Their first three criteria for full certification are:
- Ownership – at least 51 per cent ownership of the company by an Indigenous Australian(s).
- Management – the company is led / managed by a Principal Executive Officer who is an Indigenous Australian.
- Control – the key business decisions regarding the company’s finances, operations, personnel and strategy are made by an Indigenous Australian(s).
I am concerned however that given there is no size limitation that this could lead the way to joint ventures with much larger companies that are looking to enter the Indigenous supply chain. The desire to do this is going to be increased due to the change in Federal Government procurement policies from July 1. After this 3% of Federal spending will need to be with Indigenous Businesses who only need to meet the ‘Registered’ criteria.

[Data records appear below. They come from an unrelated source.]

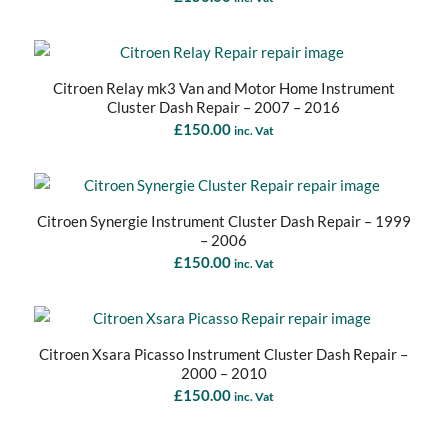
Citroen Relay mk3 Van and Motor Home Instrument
Cluster Dash Repair – 2007 – 2016
£
150.00
inc. Vat
Citroen Synergie Instrument Cluster Dash Repair – 1999
– 2006
£
150.00
inc. Vat
Citroen Xsara Picasso Instrument Cluster Dash Repair –
2000 – 2010
£
150.00
inc. Vat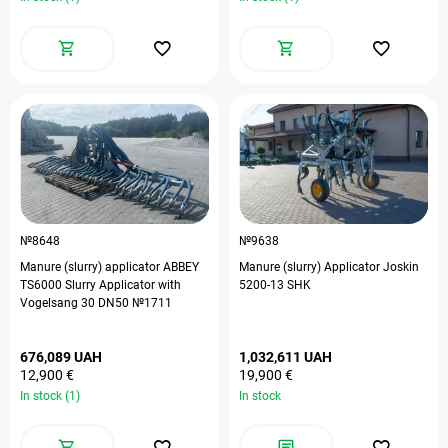
№8648
№9638
Manure (slurry) applicator ABBEY
Manure (slurry) Applicator Joskin
TS6000 Slurry Applicator with
5200-13 SHK
Vogelsang 30 DN50 №1711
676,089 UAH
1,032,611 UAH
12,900 €
19,900 €
In stock (1)
In stock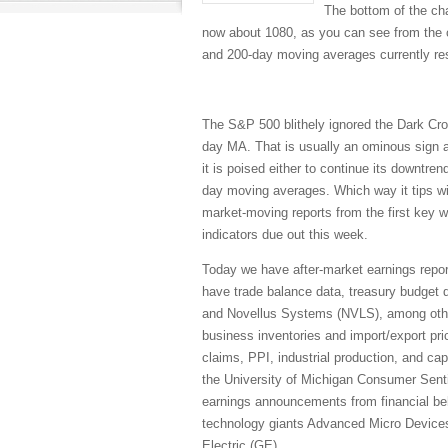
The bottom of the ch
now about 1080, as you can see from the ch
and 200-day moving averages currently re
The S&P 500 blithely ignored the Dark Cr
day MA. That is usually an ominous sign a
it is poised either to continue its downtr
day moving averages. Which way it tips wi
market-moving reports from the first key 
indicators due out this week.
Today we have after-market earnings repo
have trade balance data, treasury budget
and Novellus Systems (NVLS), among other
business inventories and import/export pri
claims, PPI, industrial production, and cap
the University of Michigan Consumer Sent
earnings announcements from financial 
technology giants Advanced Micro Devic
Electric (GE).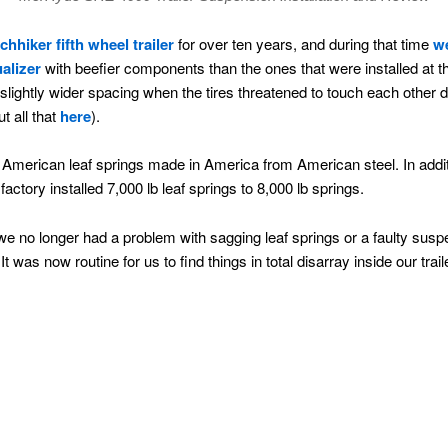
tchhiker fifth wheel trailer
for over ten years, and during that time
we
alizer
with beefier components than the ones that were installed at t
slightly wider spacing when the tires threatened to touch each other du
t all that
here
).
 American leaf springs made in America from American steel. In addit
actory installed 7,000 lb leaf springs to 8,000 lb springs.
no longer had a problem with sagging leaf springs or a faulty suspe
t was now routine for us to find things in total disarray inside our trai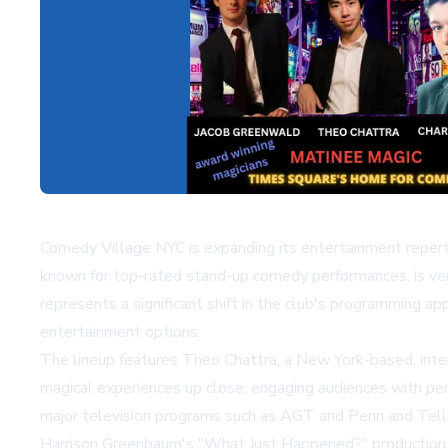
Comedy Village NYC is expanding its entertainment repert
known for top-rated stand-up comedy performances, is vent
represents a significant shift in the club's programming 
entertainment options.
The lineup features Theo Chattra, a New York-based, intern
magical experiences up close, engaging audiences with per
major television programs such as
AGT
and Penn and Telle
Harrison Greenbaum's "What Just Happened?" production, w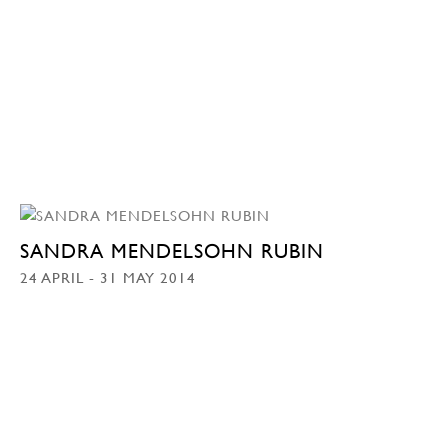
SANDRA MENDELSOHN RUBIN
24 APRIL - 31 MAY 2014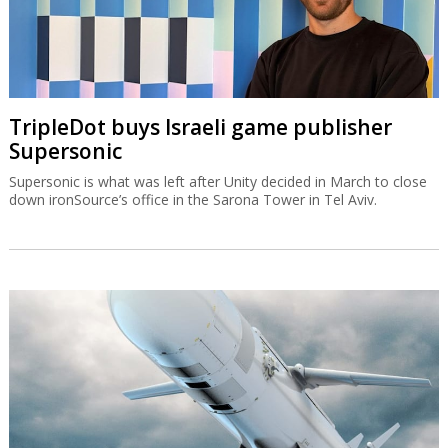
TripleDot buys Israeli game publisher
Supersonic
Supersonic is what was left after Unity decided in March to close
down ironSource’s office in the Sarona Tower in Tel Aviv.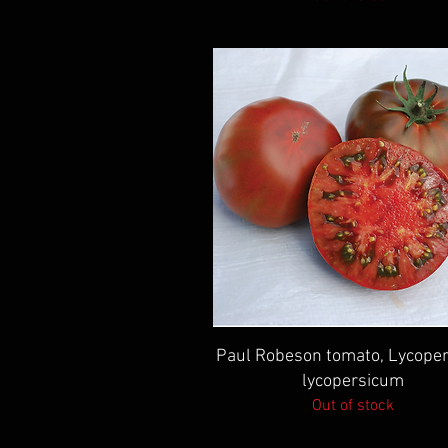
Quick View
Paul Robeson tomato, Lycoper
lycopersicum
Out of stock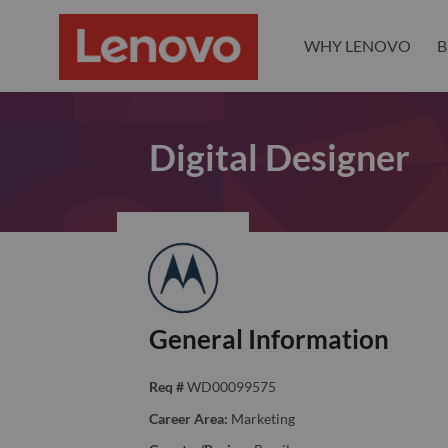
WHY LENOVO
B
Digital Designer
General Information
Req #
WD00099575
Career Area:
Marketing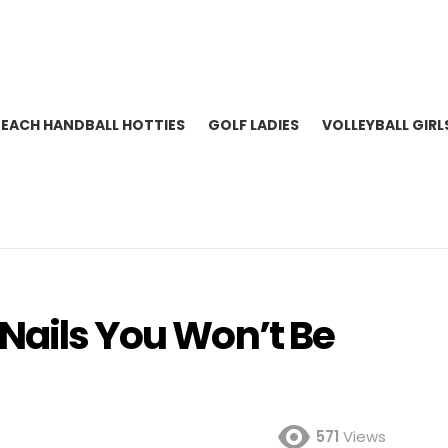
BEACH HANDBALL HOTTIES
GOLF LADIES
VOLLEYBALL GIRL
 Nails You Won’t Be
571
Views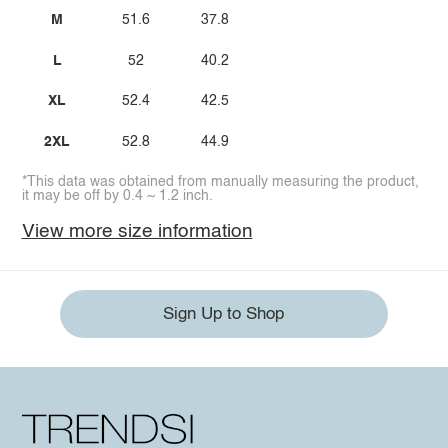
M
51.6
37.8
L
52
40.2
XL
52.4
42.5
2XL
52.8
44.9
*This data was obtained from manually measuring the product,
it may be off by 0.4 ~ 1.2 inch.
View more size information
Sign Up to Shop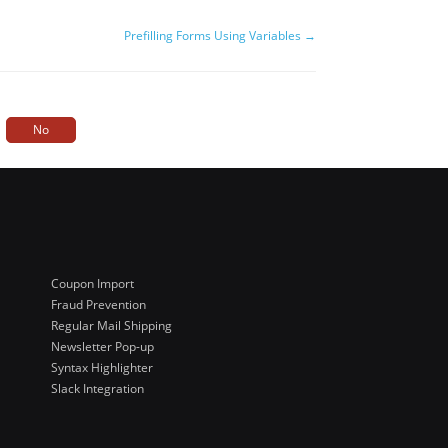
Prefilling Forms Using Variables →
No
Coupon Import
Fraud Prevention
Regular Mail Shipping
Newsletter Pop-up
Syntax Highlighter
Slack Integration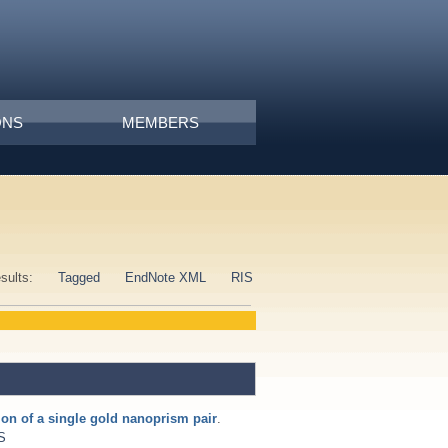
ONS
MEMBERS
esults:
Tagged
EndNote XML
RIS
tion of a single gold nanoprism pair
.
S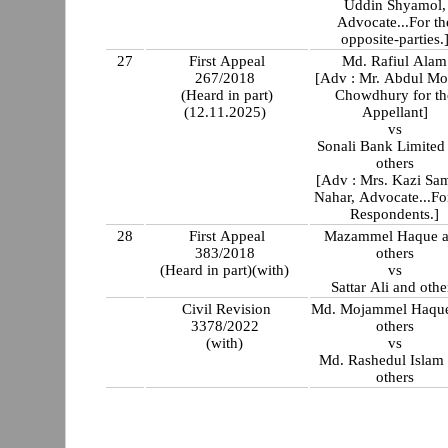
Uddin Shyamol,
Advocate...For th
opposite-parties.
27
First Appeal
Md. Rafiul Alam
267/2018
[Adv : Mr. Abdul M
(Heard in part)
Chowdhury for th
(12.11.2025)
Appellant]
vs
Sonali Bank Limited
others
[Adv : Mrs. Kazi Sa
Nahar, Advocate...Fo
Respondents.]
28
First Appeal
Mazammel Haque 
383/2018
others
(Heard in part)(with)
vs
Sattar Ali and othe
Civil Revision
Md. Mojammel Haqu
3378/2022
others
(with)
vs
Md. Rashedul Islam
others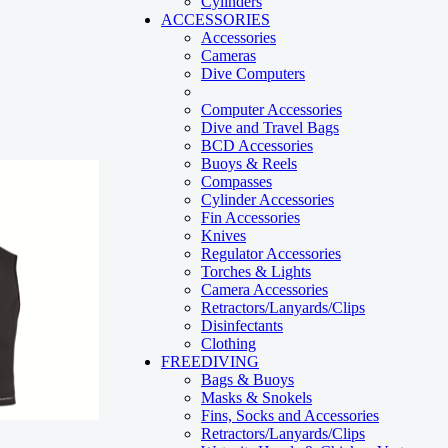
Cylinders
ACCESSORIES
Accessories
Cameras
Dive Computers
Computer Accessories
Dive and Travel Bags
BCD Accessories
Buoys & Reels
Compasses
Cylinder Accessories
Fin Accessories
Knives
Regulator Accessories
Torches & Lights
Camera Accessories
Retractors/Lanyards/Clips
Disinfectants
Clothing
FREEDIVING
Bags & Buoys
Masks & Snokels
Fins, Socks and Accessories
Retractors/Lanyards/Clips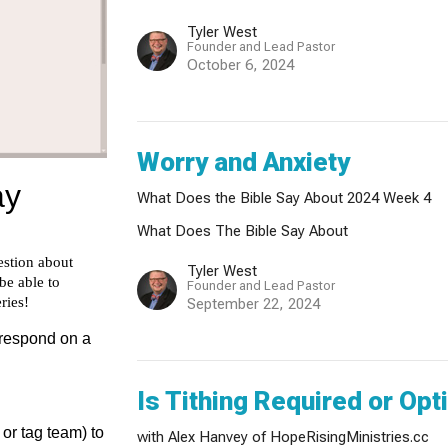
Tyler West
Founder and Lead Pastor
October 6, 2024
Worry and Anxiety
What Does the Bible Say About 2024 Week 4
What Does The Bible Say About
Tyler West
Founder and Lead Pastor
September 22, 2024
Is Tithing Required or Opt
with Alex Hanvey of HopeRisingMinistries.cc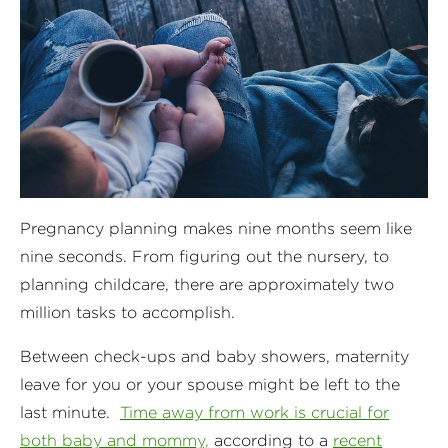
Pregnancy planning makes nine months seem like
nine seconds. From figuring out the nursery, to
planning childcare, there are approximately two
million tasks to accomplish.
Between check-ups and baby showers, maternity
leave for you or your spouse might be left to the
last minute.
Time away from work is crucial for
both baby and mommy,
according to a
recent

I have observed and worked with many of these types of Joint Ventures as they are common at mine sites in the Pilbara. Some of the things I have observed (even with 50% ownership) are:
- The Aboriginal participants in the JV rarely have any control over key business decisions
- Management is almost never led by an Indigenous Australian or even shadowing Project Manager positions (to support improving the skills of an Indigenous Australian) is rarely supported
- The Aboriginal participants only benefit if the JV partner actually lets them, as they can manipulate the JV outcomes to whatever they want through management fees.
The Federal Government has implemented a substantial opportunity for Indigenous business to benefit from so that we can get some form of a level playing field but we can’t deny there are opportunists that will take advantage of the loose eligibility criteria, in its current form.